Ратушный поднял голову и громко рассмеялся.

— Чего это вы? — обиженно спросил Дащенко.

— Вы похожи на демиурга, у которого что-то не клеится.

Из окна валил густой сигаретный дым.

Дащенко понял, усмехнулся.

— Так ехать? — переспросил он.

«Скоро все придется решать ему одному, — подумал Ратушный. — И не только это».

— Пускай выкручиваются сами. Не надо приучать их к мелочной опеке, — и снова посмотрел на Дащенко, все еще озабоченный мыслью, которая только что вспыхнула, смутила, встревожила. — Поехали лучше со мной. Если есть время.

Последними словами он дал понять, что поездка не совсем деловая, и что от нее можно отказаться, и он не обидится на отказ. Дащенко на секунду запнулся, по его острому лицу мелькнула тень колебания, потом он кивнул и притворил окно. Странно, что Ратушный не сказал, куда они едут, не сказал даже тогда, когда выехали из города и машина, набирая скорость, помчалась по старому Чемерскому шляху. И сам Ратушный сегодня показался Дащенко несколько странным: на его губах таилась улыбка и в глазах что-то пряталось. Дащенко из принципа не спрашивал, куда они едут. «Наверно, — подумал, — на какое-нибудь собрание. Но почему вдвоем?»

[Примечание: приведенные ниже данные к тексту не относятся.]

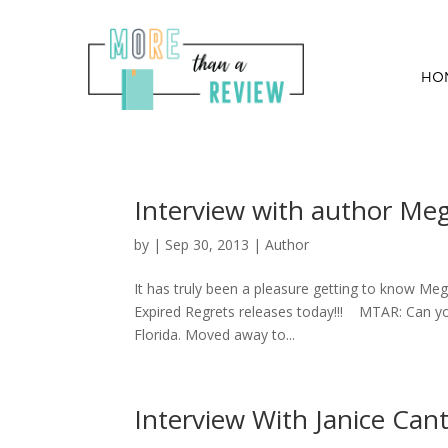
HO
Interview with author Me
by
|
Sep 30, 2013
|
Author
It has truly been a pleasure getting to know Mega
Expired Regrets releases today!!! MTAR: Can you 
Florida. Moved away to...
Interview With Janice Can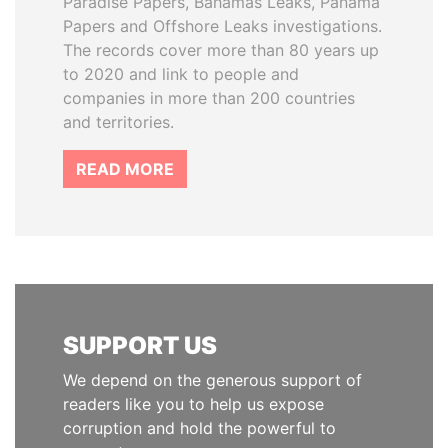
Paradise Papers, Bahamas Leaks, Panama
Papers and Offshore Leaks investigations.
The records cover more than 80 years up
to 2020 and link to people and
companies in more than 200 countries
and territories.
READ MORE
SUPPORT US
We depend on the generous support of
readers like you to help us expose
corruption and hold the powerful to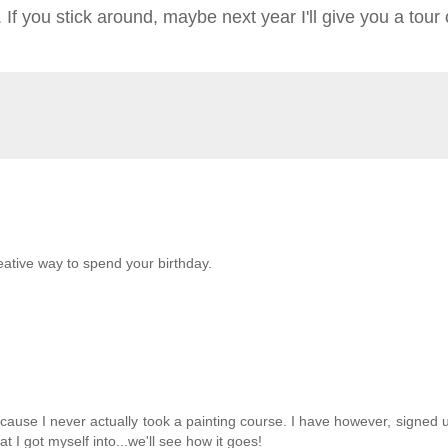
. If you stick around, maybe next year I'll give you a tour
ative way to spend your birthday.
ecause I never actually took a painting course. I have however, signed 
t I got myself into...we'll see how it goes!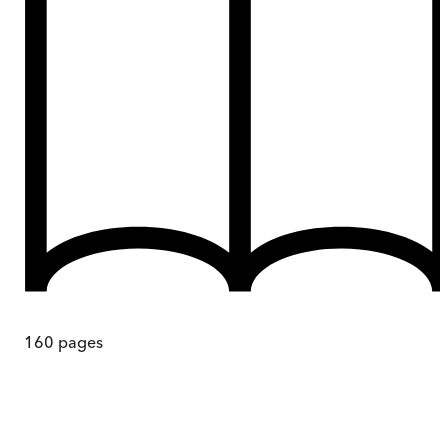
160
pages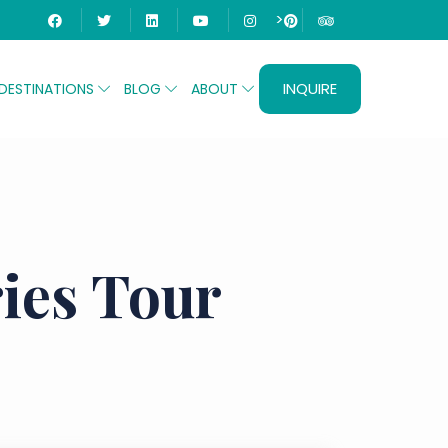
>
INQUIRE
DESTINATIONS
BLOG
ABOUT
ies Tour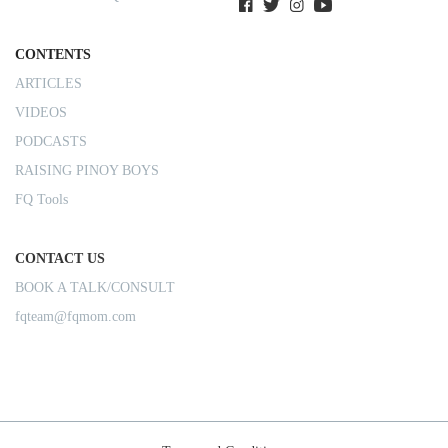
CONTENTS
ARTICLES
VIDEOS
PODCASTS
RAISING PINOY BOYS
FQ Tools
CONTACT US
BOOK A TALK/CONSULT
fqteam@fqmom.com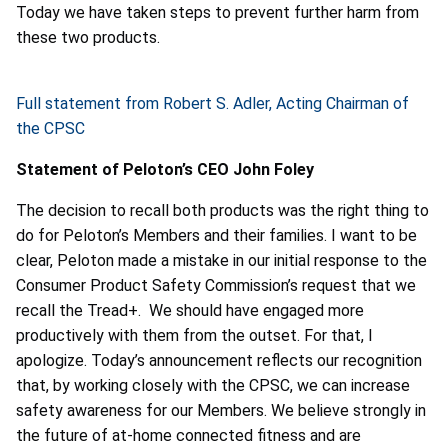
Today we have taken steps to prevent further harm from
these two products.
Full statement from Robert S. Adler, Acting Chairman of
the CPSC
Statement of Peloton’s CEO John Foley
The decision to recall both products was the right thing to
do for Peloton’s Members and their families. I want to be
clear, Peloton made a mistake in our initial response to the
Consumer Product Safety Commission’s request that we
recall the Tread+. We should have engaged more
productively with them from the outset. For that, I
apologize. Today’s announcement reflects our recognition
that, by working closely with the CPSC, we can increase
safety awareness for our Members. We believe strongly in
the future of at-home connected fitness and are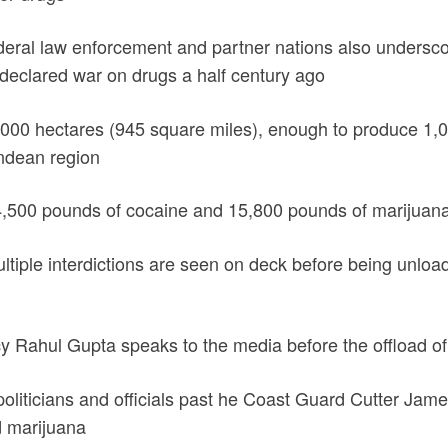
ederal law enforcement and partner nations also underscor
declared war on drugs a half century ago
5000 hectares (945 square miles), enough to produce 1,01
Andean region
4,500 pounds of cocaine and 15,800 pounds of marijuana
tiple interdictions are seen on deck before being unlo
icy Rahul Gupta speaks to the media before the offload of
oliticians and officials past he Coast Guard Cutter Jam
d marijuana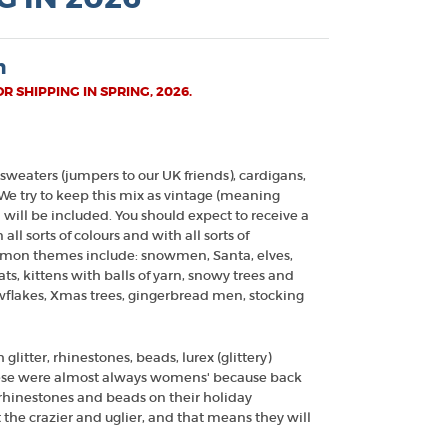
n
 SHIPPING IN SPRING, 2026.
 sweaters (jumpers to our UK friends), cardigans,
 We try to keep this mix as vintage (meaning
 will be included. You should expect to receive a
all sorts of colours and with all sorts of
mon themes include: snowmen, Santa, elves,
s, kittens with balls of yarn, snowy trees and
owflakes, Xmas trees, gingerbread men, stocking
glitter, rhinestones, beads, lurex (glittery)
hese were almost always womens' because back
r rhinestones and beads on their holiday
 the crazier and uglier, and that means they will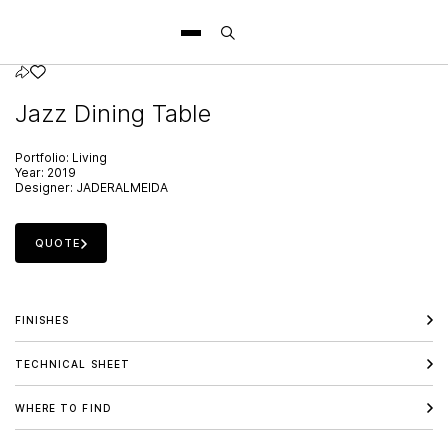
Jazz Dining Table
Portfolio:
Living
Year:
2019
Designer:
JADERALMEIDA
QUOTE
FINISHES
TECHNICAL SHEET
WHERE TO FIND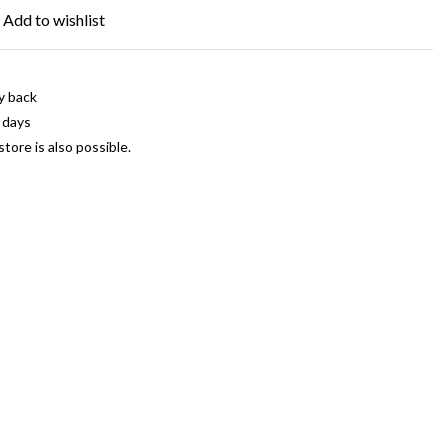
Add to wishlist
y back
 days
store is also possible.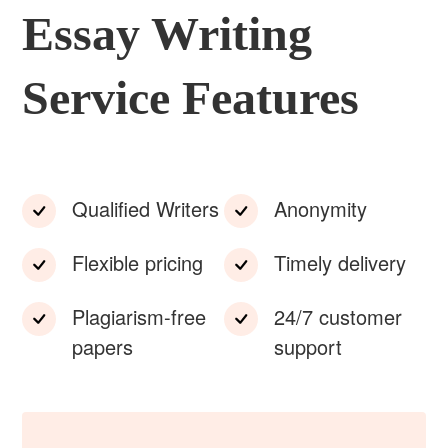
Essay Writing
Service Features
Qualified Writers
Anonymity
Flexible pricing
Timely delivery
Plagiarism-free
24/7 customer
papers
support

Дащенко все еще не разгадал первого секретаря до конца. Ратушный и вправду не был похож на других первых в области. Те секретари — уже новое поколение эпохи НТР — всесторонне образованные, почти все бывшие агрономы, которые позаканчивали партшколы, — деятельные, волевые, практичные, склонные к жесткому распорядку, в то время как Ратушный даже привычками смахивает на пожилого сельского мужика, который любит подначить соседа, совет дает не обидно и не грубо и никогда не требует, чтобы перед ним каялись и обещали немедленно исправиться. Правда, Дащенко знал: в этой деликатности Ивана Ивановича таилась своя твердость, решений он не менял и за исполнением задуманного следил ревностно, любил, чтобы из тупиков выбирались сами…

С недавнего времени Дащенко стал догадываться, что Ратушный просто прячется за кажущуюся простоватость, а на самом деле он сметлив и вполне эрудирован. Знает все (когда только успевает!): от новейшей гипотезы об устройстве Вселенной до рапса; про рапс мимоходом напомнит агроному, а про энергию гравитации обмолвится разве что случайно. И все-таки стиль его руководства Дащенко считал устаревшим.